Signed versus unsigned numbers are clearer if you draw them out for a 3-bit machine:

Bit Pattern	Unsigned Value	Signed Value
000	0	0
001	1	1
010	2	2
011	3	3
100	4	-4
101	5	-3
110	6	-2
111	7	-1

Note that everything but Java supports "signed" as well as "unsigned" integers explicitly. In C/C++/C#, typecasting to an unsigned value does nothing to the bits, and is hence a zero-clock operation. One way to speed up a "zero to n" bounds test on a signed value is to turn it into an unsigned value and just compare against n--that is, "if ((x>=0)&&(x<n)) ..." is the same as "if (((unsigned int)x)<n) ..." do exactly the same thing, because negative signed x's will turn into really huge unsigned x's!

Arithmetic Version of Bitwise Operations

Think about what "A<<1" does to the bits of an integer: what was in the 1's place is now in the 2's place, 2's are shifted to 4's place, 4 is shifted to 8's place, etc. That is, all the bits are now in places worth twice as much as before, so the overall integer is worth twice as much as before: "(A<<1) == (A*2)". In general, left-shifting by n bits is a fast way to multiply by 2ⁿ.

Correspondingly, "A>>1" pushes everything into lower-valued places, and drops the lowest digit. This means it's equivalent to division: "(A>>1) == (A/2)". In general, right-shifting by n bits is a fast way to divide by 2ⁿ (and ignore the remainder).

You might think right shifting a negative number would bring in zeros, hence flipping it into a positive number, but in C/C++/C# the ">>" operator actually does the correct thing--it brings in zeros for unsigned values, and brings in the sign bit for signed values. This means "x>>1" will turn +10 (1010 binary) into 5 (101 binary), but -10 (...1111110110) into -5 (...1111111011), just like it should. Java doesn't have an "unsigned" data type, but it does have an arithmetic right-shift called ">>>" that brings in zeros; ">>" assumes signed by default.
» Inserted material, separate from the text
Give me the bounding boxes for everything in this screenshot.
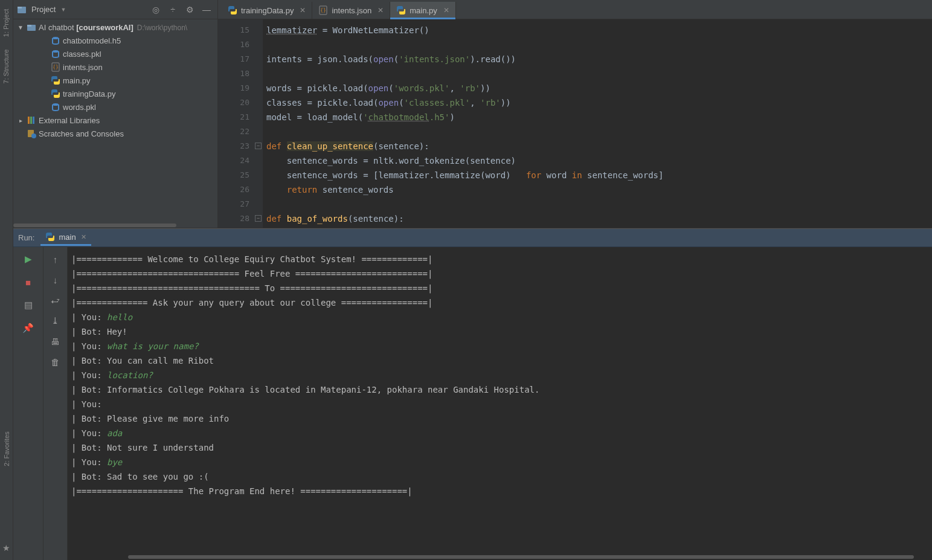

Finally, "A&0x1" drops all digits higher than the 1's place, so the result is either 0 or 1 corresponding to whether A was even or odd; that is, it's the modulo-2 operation (remainder after dividing by 2), so "(A&0x1)==(A%2)". Similarly, "A&0x3" gives a result from 0-3, corresponding to the version of A where we've dropped corresponding the higher binary digits, so "(A&0x3)==A%4". So masking is a fast way to do modulus operation.

All three of these can be used to speed up arithmetic: multiplying is pretty fast on modern machines, but it's not (quite) as fast as bit shifting. Division and modulus operations are really quite slow on most machines, so replacing them by bitshifts can often give a 20x speedup! Keep in mind, though, that the compiler also knows about these tricks--so if you write "A/4" somewhere, the compiler will almost always use the bit shift instead of the divide. The only place the compiler won't help you is when it doesn't know what you're dividing by--so if you write "A/B", even if B always turns out to be a power of two, the compiler will use the slow divide instruction instead of a fast bit shift. This means you may have to keep track of the corresponding bit shift (log-base-2 of B) or bit mask (for B a power of two, it's just B-1) manually, which is a pain, but sometimes speed hurts!

Once place where bit-style arithmetic operations really shine is with packed fields. Let's say you've got two packed ARGB colors A and B (i.e., four 8-bit fields) that you want to average--blend together at 50% intensity. The usual way to do this would be to extract the alpha, red, green, and blue fields (using masking and bit shifts), blend them by adding them together and dividing by two, and reassemble them using more bit shifts and OR operations--a total of like 4*(2+2+2)=24 operations, including four divides. But it's way faster to do this:

	int blend=((A>>1)&0x7f7f7f7f)+((B>>1)&0x7f7f7f7f);

That is, we divide all the fields of both inputs by 2 using a bit shift, mask off space for the (overflow or carry) in the high bit, and add. This gives you a four-color blend operation for the cost of 5 cheap single-clock bit operations! Michael Herf has a great page on a similar trick for weighted blending.